AlphaSense charges $10K+ per year for AI-powered market intelligence. Structured extraction from news, regulatory filings, and earnings calls. Domain-specific framing for financial services. The platform is good.
I built something that does 80% of what matters to me for zero marginal cost. Here’s what I learned about which 80% is easy and which 20% is hard.
What the pipeline does
It runs every night. Lustro (my RSS aggregator) fetches articles from ~150 sources — analyst blogs, Chinese tech press, HKMA circulars, AI research labs. Then theoria (the pipeline) processes them:
Extract — Sonnet reads each article and produces a structured card: title, headline, “so what for banks,” regulatory exposure, vendor lock-in assessment, China angle, governance action required, and how a consultant would use it (steering committee slide vs coffee conversation vs background reading).
Check citations — every regulatory reference gets programmatically verified against the source text. Items not found in the original article get flagged
[INFERRED]. This matters because LLMs will confidently cite “HKMA SPM-2” whether or not the article mentions it.Filter junk — failed scrapes, paywalled stubs, non-AI press releases get flagged and dropped before they waste downstream compute.

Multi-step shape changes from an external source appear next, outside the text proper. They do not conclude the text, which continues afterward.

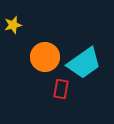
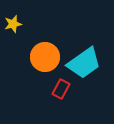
yellow star: moved 1 px up
red rectangle: rotated 18 degrees clockwise
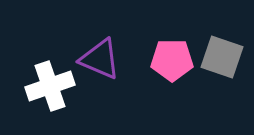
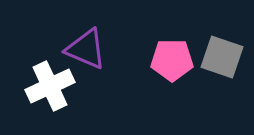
purple triangle: moved 14 px left, 10 px up
white cross: rotated 6 degrees counterclockwise
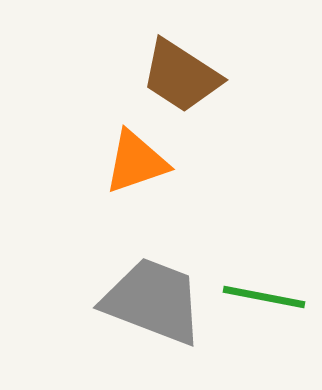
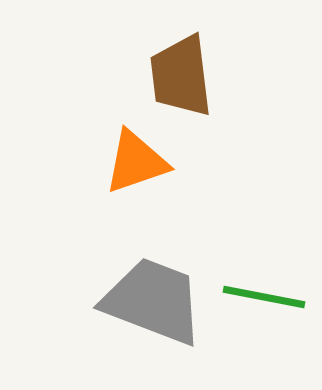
brown trapezoid: rotated 50 degrees clockwise
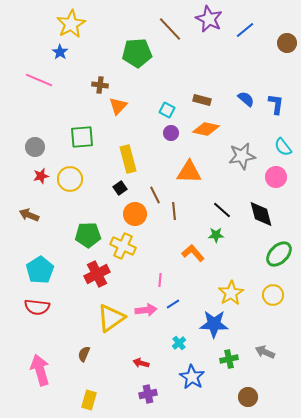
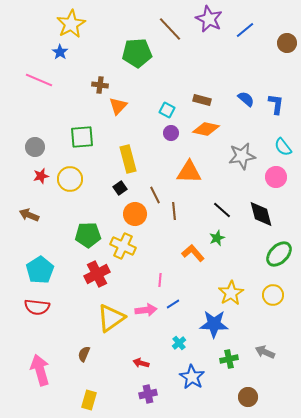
green star at (216, 235): moved 1 px right, 3 px down; rotated 21 degrees counterclockwise
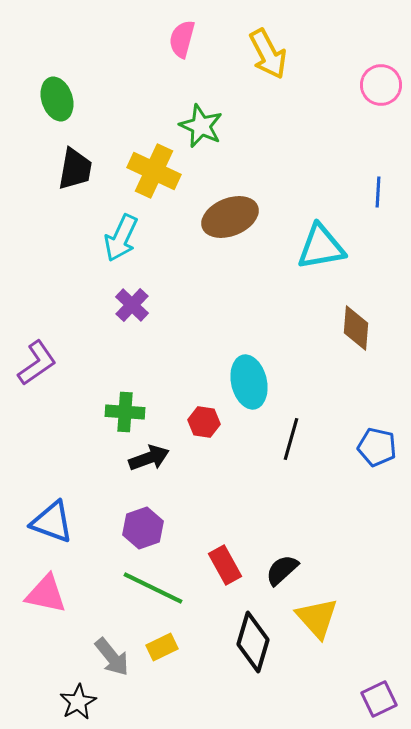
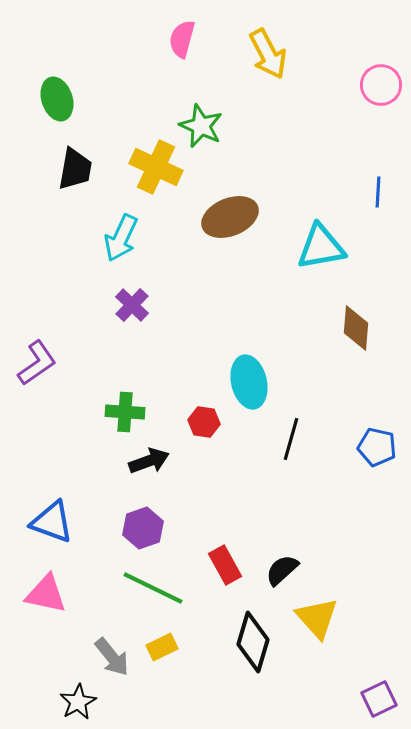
yellow cross: moved 2 px right, 4 px up
black arrow: moved 3 px down
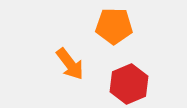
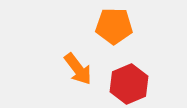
orange arrow: moved 8 px right, 5 px down
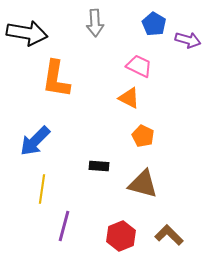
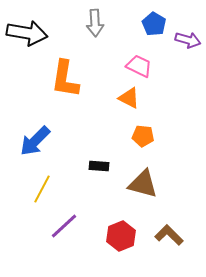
orange L-shape: moved 9 px right
orange pentagon: rotated 20 degrees counterclockwise
yellow line: rotated 20 degrees clockwise
purple line: rotated 32 degrees clockwise
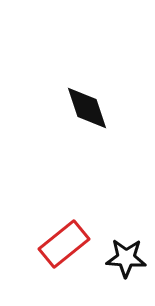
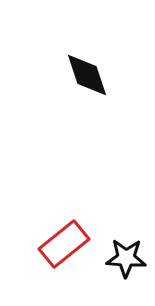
black diamond: moved 33 px up
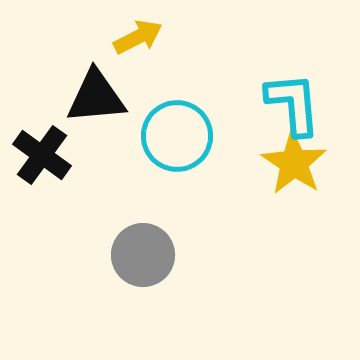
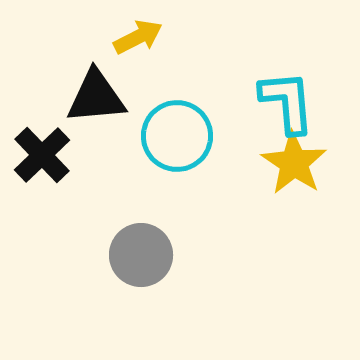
cyan L-shape: moved 6 px left, 2 px up
black cross: rotated 10 degrees clockwise
gray circle: moved 2 px left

Gap analysis — what’s missing from this week’s coverage? The pipeline identifies topics that should have appeared (frontier model releases, regulatory updates, competitor moves) and researches them.
Synthesise — a weekly briefing with opinionated positions, source URLs on every claim, and a “Pattern Watch” section that tracks which themes are accelerating, emerging, or fading.
Track source quality — DuckDB logs every extraction. After a month,
theoria --statsshows which RSS feeds actually produce actionable insights and which are noise.
What it costs
Zero marginal cost. All LLM calls run through Claude Code’s Max subscription ($200/month flat, already paid for development work). No API credits consumed. The pipeline is ~1,200 lines of Python, no frameworks, no LangChain, no vector databases.
For comparison: AlphaSense starts at $10K/year for individual access. Enterprise tiers are custom-priced.
What AlphaSense does that this doesn’t
Proprietary corpus. AlphaSense indexes earnings call transcripts, SEC filings, expert network transcripts, and broker research that never hits RSS. My pipeline reads the public web. For a consultant who needs “what did HSBC’s CFO say about AI spending in the Q4 call” — AlphaSense wins, no contest.
Scale of curation. 150 RSS feeds vs AlphaSense’s million+ sources with human editorial oversight. My source quality tracking helps, but it’s not the same as a team of analysts curating a corpus.
Collaborative features. Search, alerts, shared notebooks for teams. My pipeline produces vault notes for one person.
What this does that AlphaSense doesn’t
Citation checking. No market intelligence platform verifies whether its AI-generated regulatory references actually appear in the source material. Mine flags [INFERRED] on every ungrounded claim. In consulting, one hallucinated regulation in a client deck is reputationally fatal.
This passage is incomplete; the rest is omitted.